* [SOURCE MATERIAL]
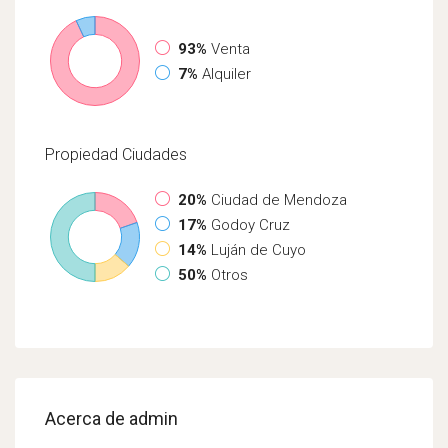
93%
Venta
7%
Alquiler
Propiedad
Ciudades
20%
Ciudad de Mendoza
17%
Godoy Cruz
14%
Luján de Cuyo
50%
Otros
Acerca de admin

* [WORK REQUIRED]
Give back the entire listing verbatim, without the pictures.

* [YOUR SOLUTION]
93%
Venta
7%
Alquiler
Propiedad
Ciudades
20%
Ciudad de Mendoza
17%
Godoy Cruz
14%
Luján de Cuyo
50%
Otros
Acerca de admin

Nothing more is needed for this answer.